Minimal wave meets mutant techno.
Reissues of obscure '80s acts may be common in 2019, but this certainly wasn't the case 14 years ago, when Veronica Vasicka launched Minimal Wave with a timeless single from Oppenheimer Analysis. The lifelong New Yorker's role in reviving the minimal synth sound came about naturally. She played '80s obscurities she found at record fairs and in cut-out bins on her weekly East Village Radio show. When enough people asked how they could get these records, she tracked down the artists and assembled beautiful vinyl reissues.
Vasicka retains an uncanny ability to unearth and revive little-known gems—last year Minimal Wave put out its most exhaustive reissue yet, a five-LP box from French cold wave band Martin Dupont. But much of her recent work has dealt in the present. Minimal Wave sub-label Cititrax has released inspired new music from the likes of Streetwalker, An-i and Marie Davidson. Fittingly, Vasicka's own lost tapes have also been rescued from obscurity. Last year, she released her excellent solo debut, In Silhouette, on Downwards. The music was sourced from a cache of material Vasicka recorded casually in the early 2000s. Much of it remains unheard, but as she says in the interview below, all in due time.
For her RA podcast, Vasicka brings the elemental minimal wave sound—minimal synth, industrial, EBM, cold and new wave—into easy conversation with club sounds of the present.
What have you been up to recently?
I recently released a five-LP linen-bound box set by French band Martin Dupont on Minimal Wave. It had been in the works for a while as I had first met the lead member back in 2005. It feels amazing to come full circle with this project. Aside from that, I've been working on a bunch of forthcoming releases for Minimal Wave, including records from a Belgian band called The Misz, a one-off obscure UK band called La Scenes De La Bohème and a curated collection of modern L/F/D/M tracks for Cititrax.
As far as DJing, I played a cool festival last night in Geneva called Antigel in a soon to be demolished 1950s office tower and will be playing Paris tonight.
How and where was the mix recorded?
I recorded the mix this past December in our warehouse / studio on Green Street in Greenpoint, Brooklyn.
Can you tell us about the idea behind the mix?

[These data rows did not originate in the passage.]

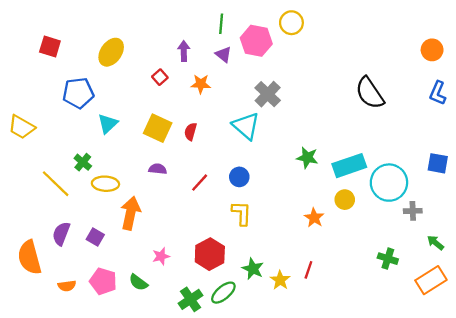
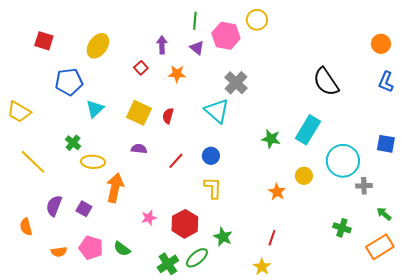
cyan rectangle: (349, 166) -> (308, 130), moved, turned -40
yellow line: (56, 184) -> (33, 162), moved
pink star: (161, 256) -> (149, 218), moved
orange semicircle: (29, 257) -> (26, 227), size x0.6
yellow star: (280, 280) -> (262, 267), moved

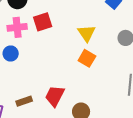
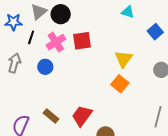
pink cross: (17, 27) -> (56, 42), turned -36
brown rectangle: (24, 101) -> (51, 116), turned 49

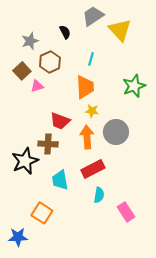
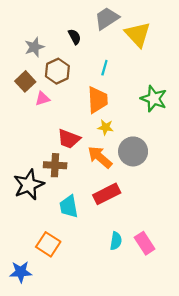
green star: (134, 86) -> (154, 99), turned -30
orange arrow: (87, 137) -> (100, 157), turned -45
cyan semicircle: (99, 195) -> (116, 241), moved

The idea behind the mix was to incorporate older Minimal Wave and synth tracks into a techno set. It's what I've been doing in my DJ sets, and now that I'm transitioning out of using Ableton Live and going back to basics, I'm realising that lots of those old tracks benefitted from Ableton and its beatmapping function. The analog drum machines and old synths of the '80s naturally fall out of sync so being able to beatmap, export and sync them with new music is great. Anyways, through this mix, I aim to bridge the old industrial and wave sounds I love with my other love, underground techno. There are many similarities between the two so weaving them together in a way that informs the other is fresh and exciting to me.
As we've seen with Minimal Wave and labels like Dark Entries, there's a seemingly inexhaustible amount of unheard amazing bands and bedroom producers from the '80s. How do you explain this? And are we anywhere near the bottom of the well?

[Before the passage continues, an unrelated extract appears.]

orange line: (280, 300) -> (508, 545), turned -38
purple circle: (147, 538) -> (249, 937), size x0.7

The advent of all these semi-portable analog synthesisers, drum machines and of course the invention of the Tascam four-track recorder in 1979 changed everything. Musicians and non-musicians alike were making music at home. Many of these artists did it just for fun. As time goes by and the internet brings these small underground pockets from around the world closer together, more people and recordings come out of the woodwork. It feels pretty endless to me. Also, as more and more records are released, artists who would've looked back at what they referred to as the "junk" they recorded in their bedrooms when they were 16 are now seeing that this sort of music is actually celebrated. They finally feel comfortable dusting off and transferring their tapes.
You recorded your solo debut, In Silhouette, back in 2004 as part of a "sonic diary of daily adventures," with no intention of releasing it. As someone who has championed so many lesser-known old and new acts, where does your personal studio process fit into that? Can we expect to hear more?

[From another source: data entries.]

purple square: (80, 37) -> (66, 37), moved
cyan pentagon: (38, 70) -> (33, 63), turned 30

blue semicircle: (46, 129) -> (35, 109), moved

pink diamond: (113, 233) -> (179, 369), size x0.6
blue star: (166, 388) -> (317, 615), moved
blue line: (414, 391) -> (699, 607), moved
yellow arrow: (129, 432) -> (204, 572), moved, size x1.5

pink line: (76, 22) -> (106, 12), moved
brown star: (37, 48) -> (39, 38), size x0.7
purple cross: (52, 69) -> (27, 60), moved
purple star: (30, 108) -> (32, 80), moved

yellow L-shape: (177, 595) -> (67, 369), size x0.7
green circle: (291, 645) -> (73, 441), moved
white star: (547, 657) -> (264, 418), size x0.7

I always felt like a hobbyist when it came to music, even though I studied and played piano as a child. For me, making music without an end point in mind made the most sense. The process was what interested me. I recorded many tracks over the years, these "sonic diaries," especially over the four-year period leading up to 2005, the year I founded the label. Then I left them there. There's definitely a link between my music and the bands I have released as I can identify with them. They made music from the heart, they weren't in it to be known. As far as another release, yes that will come for sure. It's just a question of time.
What are you up to next?
Next week, I will start work on the plans for my live set which will debut at Primavera Sound in Barcelona on June 1st. I will be incorporating the old analog drum machines and synthesisers as well as bass guitar and my voice. I also plan to use my original recordings as source material. In a way, I will be picking up where I left off in 2005 through the process of producing this live set. I'm very excited to create and explore this new medium for myself in terms of performing and bringing it to the stage.